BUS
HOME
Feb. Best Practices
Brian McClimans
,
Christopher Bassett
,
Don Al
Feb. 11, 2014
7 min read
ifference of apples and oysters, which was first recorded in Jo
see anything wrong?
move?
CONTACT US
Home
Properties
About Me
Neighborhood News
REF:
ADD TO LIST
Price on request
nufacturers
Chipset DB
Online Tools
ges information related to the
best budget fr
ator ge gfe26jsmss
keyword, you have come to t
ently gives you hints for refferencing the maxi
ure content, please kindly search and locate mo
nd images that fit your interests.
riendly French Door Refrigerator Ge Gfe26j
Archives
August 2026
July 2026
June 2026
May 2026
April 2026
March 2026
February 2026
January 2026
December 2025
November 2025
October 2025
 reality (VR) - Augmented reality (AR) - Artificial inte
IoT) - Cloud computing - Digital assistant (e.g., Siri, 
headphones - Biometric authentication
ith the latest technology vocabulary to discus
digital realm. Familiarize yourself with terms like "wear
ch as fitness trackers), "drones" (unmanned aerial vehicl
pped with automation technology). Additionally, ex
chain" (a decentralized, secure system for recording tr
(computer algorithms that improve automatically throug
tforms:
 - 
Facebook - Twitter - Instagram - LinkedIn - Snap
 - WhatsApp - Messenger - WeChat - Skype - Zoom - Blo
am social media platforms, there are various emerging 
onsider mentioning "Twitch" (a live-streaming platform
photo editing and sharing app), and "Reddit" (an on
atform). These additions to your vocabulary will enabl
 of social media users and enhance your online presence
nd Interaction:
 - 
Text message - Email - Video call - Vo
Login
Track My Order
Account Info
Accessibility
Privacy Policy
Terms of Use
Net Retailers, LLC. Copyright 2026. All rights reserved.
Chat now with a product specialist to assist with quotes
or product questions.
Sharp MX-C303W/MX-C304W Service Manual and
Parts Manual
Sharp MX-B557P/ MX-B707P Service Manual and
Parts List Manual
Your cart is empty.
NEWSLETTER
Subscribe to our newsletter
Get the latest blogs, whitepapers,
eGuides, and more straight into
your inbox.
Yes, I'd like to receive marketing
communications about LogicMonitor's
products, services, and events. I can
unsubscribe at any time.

::::

Required action.
Find "December 2025" in the entries above, then repeat its line and all lines after it exactly, down to the last line.

Written response.
December 2025
November 2025
October 2025
 reality (VR) - Augmented reality (AR) - Artificial inte
IoT) - Cloud computing - Digital assistant (e.g., Siri, 
headphones - Biometric authentication
ith the latest technology vocabulary to discus
digital realm. Familiarize yourself with terms like "wear
ch as fitness trackers), "drones" (unmanned aerial vehicl
pped with automation technology). Additionally, ex
chain" (a decentralized, secure system for recording tr
(computer algorithms that improve automatically throug
tforms:
 - 
Facebook - Twitter - Instagram - LinkedIn - Snap
 - WhatsApp - Messenger - WeChat - Skype - Zoom - Blo
am social media platforms, there are various emerging 
onsider mentioning "Twitch" (a live-streaming platform
photo editing and sharing app), and "Reddit" (an on
atform). These additions to your vocabulary will enabl
 of social media users and enhance your online presence
nd Interaction:
 - 
Text message - Email - Video call - Vo
Login
Track My Order
Account Info
Accessibility
Privacy Policy
Terms of Use
Net Retailers, LLC. Copyright 2026. All rights reserved.
Chat now with a product specialist to assist with quotes
or product questions.
Sharp MX-C303W/MX-C304W Service Manual and
Parts Manual
Sharp MX-B557P/ MX-B707P Service Manual and
Parts List Manual
Your cart is empty.
NEWSLETTER
Subscribe to our newsletter
Get the latest blogs, whitepapers,
eGuides, and more straight into
your inbox.
Yes, I'd like to receive marketing
communications about LogicMonitor's
products, services, and events. I can
unsubscribe at any time.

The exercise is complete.